Day 3: Bridge Challenge — Design Phase
Lesson Overview
| Time | 50 minutes |
| Objectives | Apply the Engineering Design Process (EDP) phases 1-2: Define the problem and research/sketch 2 bridge design options before building |
| TEKS | d(1)(C) |
| Deliverable | Approved bridge sketch showing two design options with labeled structural elements (truss, arch, or beam) |
| Materials | Chromebooks, printed Bridge Design sketch page, projector, PBS Design Squad videos, bridge materials for display only (not yet built) |
Warm-Up (5 min)
WARM-UP: Think about the strongest bridge you have ever seen. What made it strong, the shape, the materials, or the size? Write down your best guess.
Collect 2-3 guesses. Bridge to the idea that shape matters more than most students expect: a triangle holds its shape under load, while a square collapses into a parallelogram.
Activity 1: The Challenge + Engineering Design Process (10 min)
Announce the challenge clearly so students understand the constraints:
The Challenge: In teams of 2-3, design and build a bridge that spans a 12-inch gap between two desks. The bridge must hold as much weight as possible without collapsing. The winning bridge holds the most weight per gram of materials used (strength-to-weight ratio).
Material limits per team:
- 40 plastic drinking straws
- 3 feet of masking tape
- 5 index cards
- Scissors
Introduce the Engineering Design Process. Civil engineers follow this same process in real projects.
- Define the Problem: What exactly are we solving? (Span 12 inches, hold maximum weight.)
- Research & Ideate: How have others solved this problem? What designs work?
- Prototype: Build it.
- Test: Measure performance.
- Redesign: Fix what failed.
Today's goal: Complete Phases 1 and 2.
Facilitation Tip
Do not distribute materials today. Students who get materials immediately start building without thinking. The point of Day 3 is forcing them to plan first, just like a real civil engineer does before pouring a single cubic yard of concrete.
Activity 2: Bridge Type Research (15 min)
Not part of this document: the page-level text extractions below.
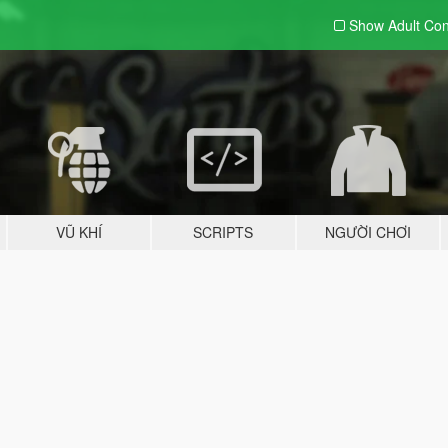
Show Adult
Con
VŨ KHÍ
SCRIPTS
NGƯỜI CHƠI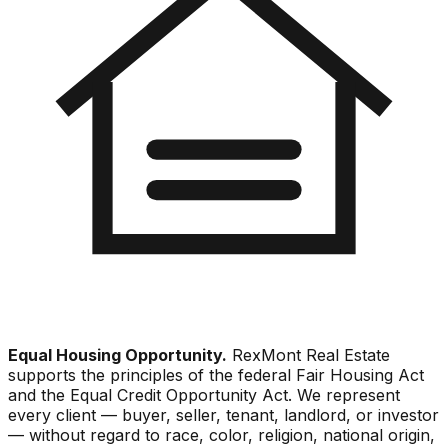
Equal Housing Opportunity.
RexMont Real Estate
supports the principles of the federal Fair Housing Act
and the Equal Credit Opportunity Act. We represent
every client — buyer, seller, tenant, landlord, or investor
— without regard to race, color, religion, national origin,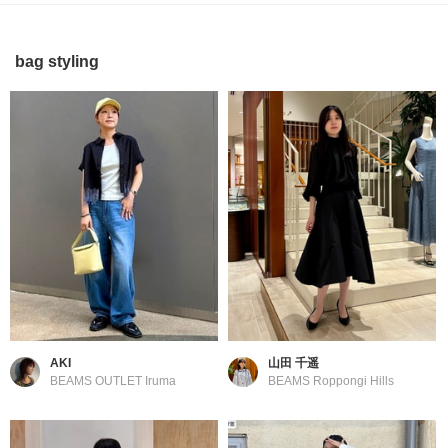
bag styling
AKI
山田 千遥
BEAMS OUTLET Iruma
BEAMS Roppongi Hills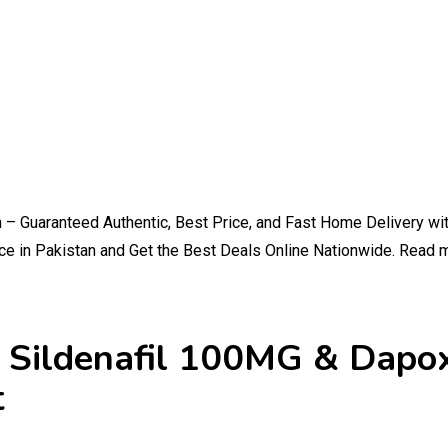
an – Guaranteed Authentic, Best Price, and Fast Home Delivery w
e in Pakistan and Get the Best Deals Online Nationwide. Read 
an Sildenafil 100MG & Dap
t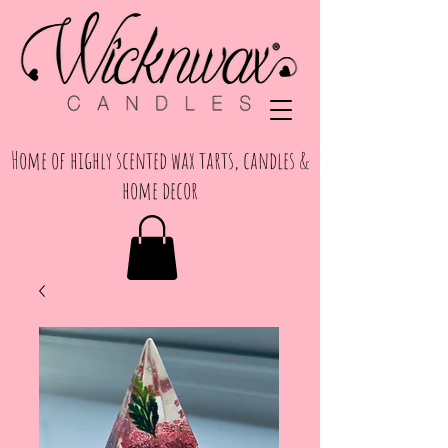
Home of highly scented wax tarts, candles &
home decor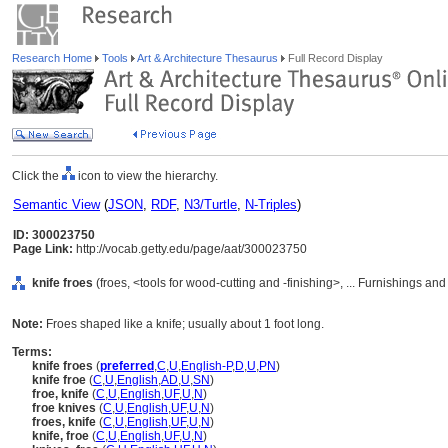
Research Home
Tools
Art & Architecture Thesaurus
Full Record Display
Click the
icon to view the hierarchy.
Semantic View
(
JSON
,
RDF
,
N3/Turtle
,
N-Triples
)
ID: 300023750
Page Link:
http://vocab.getty.edu/page/aat/300023750
knife froes
(froes, <tools for wood-cutting and -finishing>, ... Furnishings a
Note:
Froes shaped like a knife; usually about 1 foot long.
Terms:
knife froes
(
preferred
,
C
,
U
,
English-P
,
D
,
U
,
PN
)
knife froe
(
C
,
U
,
English
,
AD
,
U
,
SN
)
froe, knife
(
C
,
U
,
English
,
UF
,
U
,
N
)
froe knives
(
C
,
U
,
English
,
UF
,
U
,
N
)
froes, knife
(
C
,
U
,
English
,
UF
,
U
,
N
)
knife, froe
(
C
,
U
,
English
,
UF
,
U
,
N
)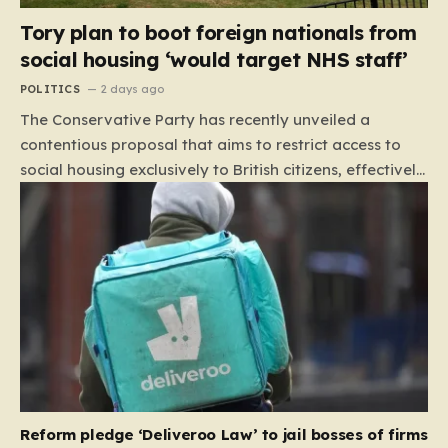
Tory plan to boot foreign nationals from
social housing ‘would target NHS staff’
POLITICS
2 days ago
The Conservative Party has recently unveiled a
contentious proposal that aims to restrict access to
social housing exclusively to British citizens, effectively
barring foreign nationals—including those from the EU
and Ireland—from future tenancies. Under this plan,
the party estimates that approximately 230,000
households currently living in social housing would lose
their eligibility. These residents would be granted a six-
month window to secure alternative private
accommodation before being forced to vacate their
current homes. The leadership frames this as a
necessary step toward restoring a “link between
contribution and entitlement,” arguing that the welfare
Reform pledge ‘Deliveroo Law’ to jail bosses of firms
system should serve as a safety net…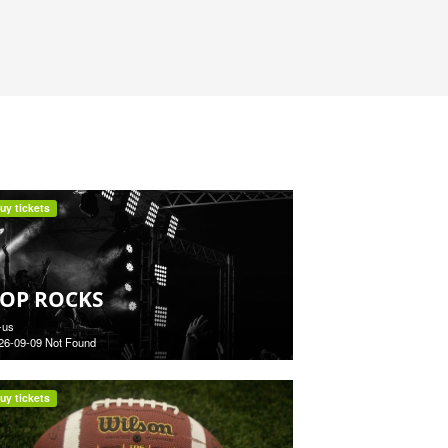
uy tickets
OP ROCKS
-us
26-09-09 Not Found
uy tickets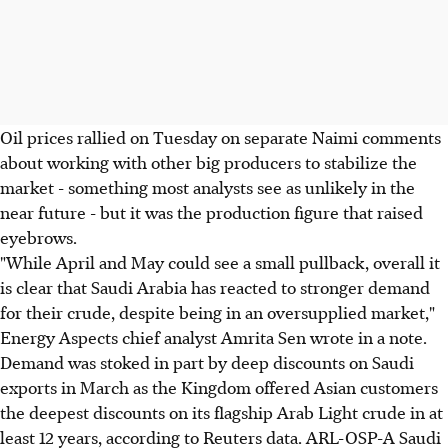
Oil prices rallied on Tuesday on separate Naimi comments
about working with other big producers to stabilize the
market - something most analysts see as unlikely in the
near future - but it was the production figure that raised
eyebrows.
"While April and May could see a small pullback, overall it
is clear that Saudi Arabia has reacted to stronger demand
for their crude, despite being in an oversupplied market,"
Energy Aspects chief analyst Amrita Sen wrote in a note.
Demand was stoked in part by deep discounts on Saudi
exports in March as the Kingdom offered Asian customers
the deepest discounts on its flagship Arab Light crude in at
least 12 years, according to Reuters data. ARL-OSP-A Saudi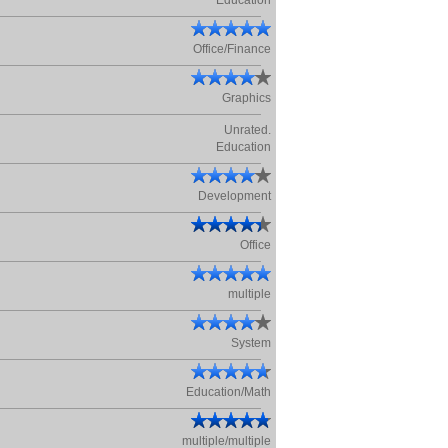
Education
Office/Finance
Graphics
Unrated.
Education
Development
Office
multiple
System
Education/Math
multiple/multiple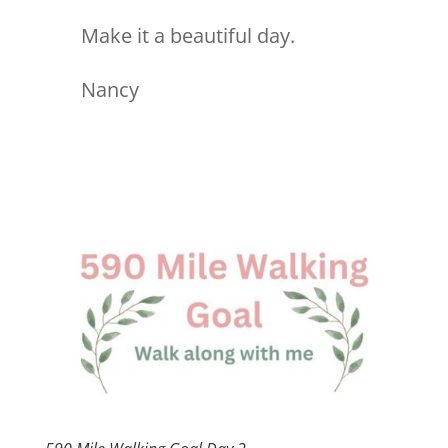
Make it a beautiful day.
Nancy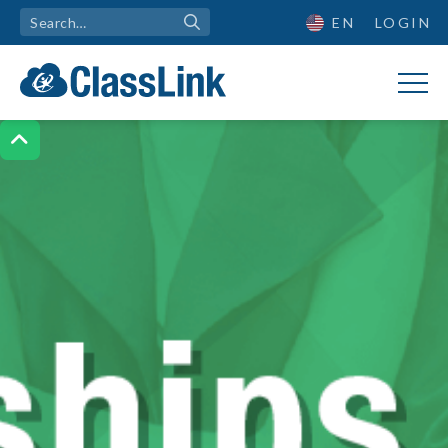
EN
LOGIN
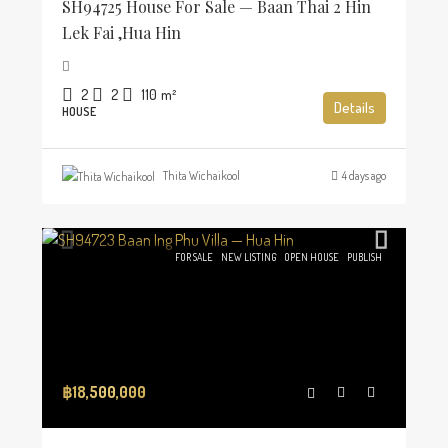
SH94725 House For Sale — Baan Thai 2 Hin
Lek Fai ,Hua Hin
2
2
110
m²
Details
HOUSE
Thita Wichaikool
4 days ago
FOR SALE
NEW LISTING
OPEN HOUSE
PUBLISH
฿18,500,000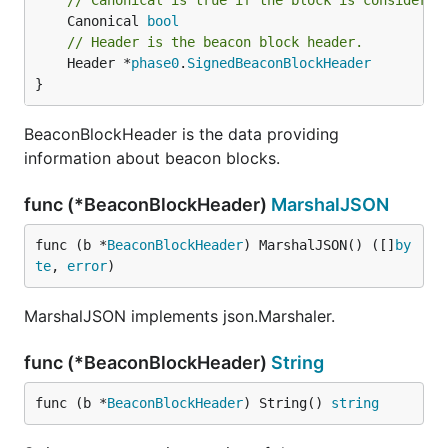
// Canonical is true if the block is considered
	Canonical 
bool
// Header is the beacon block header.
	Header *
phase0
.
SignedBeaconBlockHeader
}
BeaconBlockHeader is the data providing
information about beacon blocks.
func (*BeaconBlockHeader)
MarshalJSON
func (b *
BeaconBlockHeader
) MarshalJSON() ([]
by
te
, 
error
)
MarshalJSON implements json.Marshaler.
func (*BeaconBlockHeader)
String
func (b *
BeaconBlockHeader
) String() 
string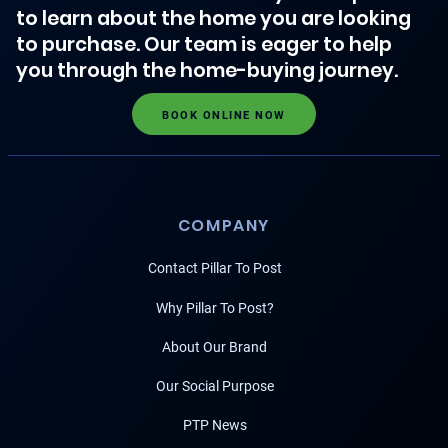
to learn about the home you are looking
to purchase. Our team is eager to help
you through the home-buying journey.
BOOK ONLINE NOW
COMPANY
Contact Pillar To Post
Why Pillar To Post?
About Our Brand
Our Social Purpose
PTP News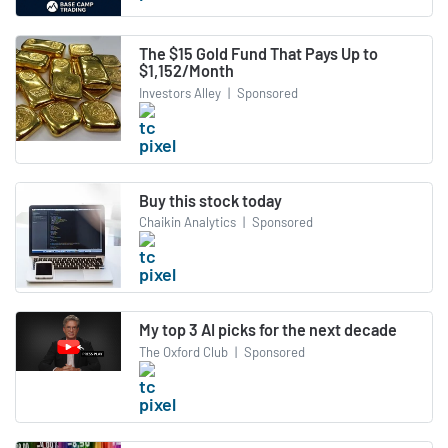
The $15 Gold Fund That Pays Up to
$1,152/Month
Investors Alley
|
Sponsored
Buy this stock today
Chaikin Analytics
|
Sponsored
My top 3 AI picks for the next decade
The Oxford Club
|
Sponsored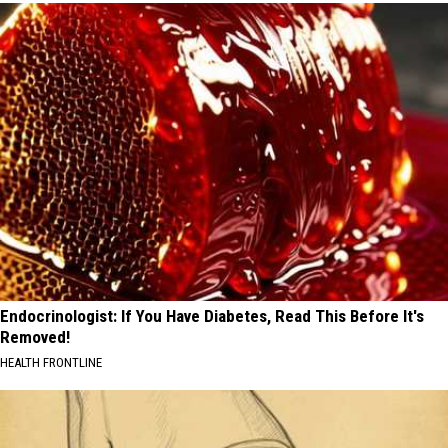
Endocrinologist: If You Have Diabetes, Read This Before It's
Removed!
HEALTH FRONTLINE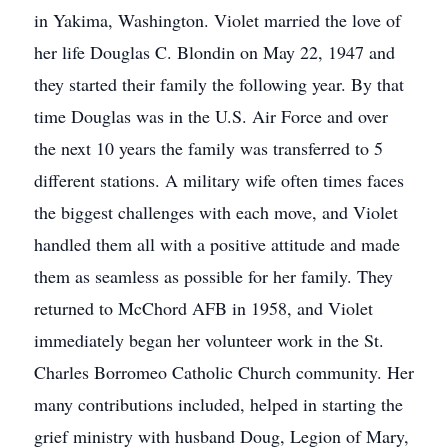
in Yakima, Washington. Violet married the love of
her life Douglas C. Blondin on May 22, 1947 and
they started their family the following year. By that
time Douglas was in the U.S. Air Force and over
the next 10 years the family was transferred to 5
different stations. A military wife often times faces
the biggest challenges with each move, and Violet
handled them all with a positive attitude and made
them as seamless as possible for her family. They
returned to McChord AFB in 1958, and Violet
immediately began her volunteer work in the St.
Charles Borromeo Catholic Church community. Her
many contributions included, helped in starting the
grief ministry with husband Doug, Legion of Mary,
Project a quick 3-minute visual tour of bridge types on the screen, use PBS Design Squad or a static comparison slide:
- Beam Bridge: simplest. A flat deck with supports on each end. Weak unless the beam is thick.
- Truss Bridge: triangular framework. Distributes load across many small pieces. Common in railroads.
- Arch Bridge: curved. The weight pushes outward into the ground. Very strong but hard to build.
After the tour, teams research bridge types online (PBS Design Squad, BLS civil engineering page, or a teacher-curated image set). They identify:
- Which type fits a 12-inch span with straws?
- What is the key structural element of each?
- Which uses triangles and why are triangles strong?
Why Triangles?
A triangle is the only shape that does not deform under load without breaking a connection. Push on a square and it becomes a parallelogram. Push on a triangle and nothing moves unless one of the sides breaks. This is why trusses are made of triangles.
Activity 3: Design Two Options + Peer Critique (17 min)
Each team sketches two different bridge designs on the provided sketch page. The sketches must include:
- Top-down view of the bridge
- Side view showing the structural shape
- Labels for each structural element (truss, arch, beam, support column)
- Predicted weak points: where do they think it will break first?
After sketching, teams swap sketches with another team for a 2-minute peer critique. The critiquing team answers: "Where do you think this design will fail first, and why?"
Teams then pick one design to build on Day 4 based on the peer feedback.
DOK 2: Why is a truss stronger than a simple beam bridge? Use your sketch to explain.
Facilitation Tip
Approve each team's final design before they leave class. If a team picked a flat beam bridge with no triangular reinforcement, prompt them with: "What shape holds its form under load?" and send them back to revise. Avoid saying "That won't work", let them engineer their own realization.
Exit Ticket (3 min)
EXIT TICKET (Short Constructed Response) · Printable PDF:
-
My team's bridge type (circle one): Truss / Arch / Beam / Other: _____
-
Space below, sketch the chosen design (top view OR side view) with at least 3 structural elements labeled:
- ONE design feature I picked specifically to MAKE IT STRONGER:
Feature: _____. Why it makes it stronger in one sentence:
- The WEAK POINT I expect to fail first: _____. Why I expect that in one sentence:
(d(1)(C))
Differentiation
- Support: Provide truss and arch bridge templates with basic geometry already drawn. Students adapt the template for the 12-inch span rather than designing from scratch.
- Extension: Research cable-stayed and suspension bridges, why are these used for very long spans? How do they differ from truss bridges?
- ELL: Visual bridge type poster with Spanish labels: Truss = Armadura, Arch = Arco, Beam = Viga, Support = Soporte, Load = Carga. Bridge-building is highly visual and accessible across language levels.